*** Data for review

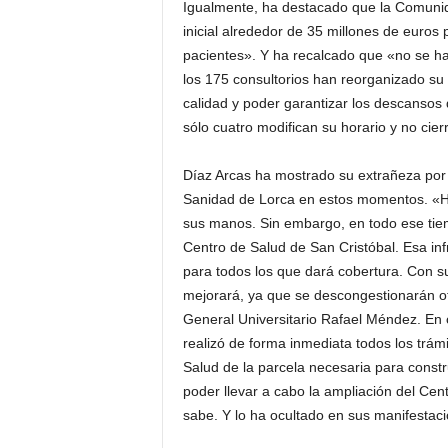
Igualmente, ha destacado que la Comuni
inicial alrededor de 35 millones de euros 
pacientes». Y ha recalcado que «no se ha
los 175 consultorios han reorganizado su
calidad y poder garantizar los descansos d
sólo cuatro modifican su horario y no cie
Díaz Arcas ha mostrado su extrañeza por l
Sanidad de Lorca en estos momentos. «Ha
sus manos. Sin embargo, en todo ese tiemp
Centro de Salud de San Cristóbal. Esa inf
para todos los que dará cobertura. Con s
mejorará, ya que se descongestionarán otr
General Universitario Rafael Méndez. En c
realizó de forma inmediata todos los trámi
Salud de la parcela necesaria para constr
poder llevar a cabo la ampliación del Cen
sabe. Y lo ha ocultado en sus manifestaci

******

* [Work instructions]
Drop the pictures and reproduce the rest of the entries above exactly.

* [Answer to the exercise]
Igualmente, ha destacado que la Comuni
inicial alrededor de 35 millones de euros 
pacientes». Y ha recalcado que «no se ha
los 175 consultorios han reorganizado su
calidad y poder garantizar los descansos d
sólo cuatro modifican su horario y no cie
Díaz Arcas ha mostrado su extrañeza por l
Sanidad de Lorca en estos momentos. «Ha
sus manos. Sin embargo, en todo ese tiemp
Centro de Salud de San Cristóbal. Esa inf
para todos los que dará cobertura. Con s
mejorará, ya que se descongestionarán otr
General Universitario Rafael Méndez. En c
realizó de forma inmediata todos los trámi
Salud de la parcela necesaria para constr
poder llevar a cabo la ampliación del Cen
sabe. Y lo ha ocultado en sus manifestaci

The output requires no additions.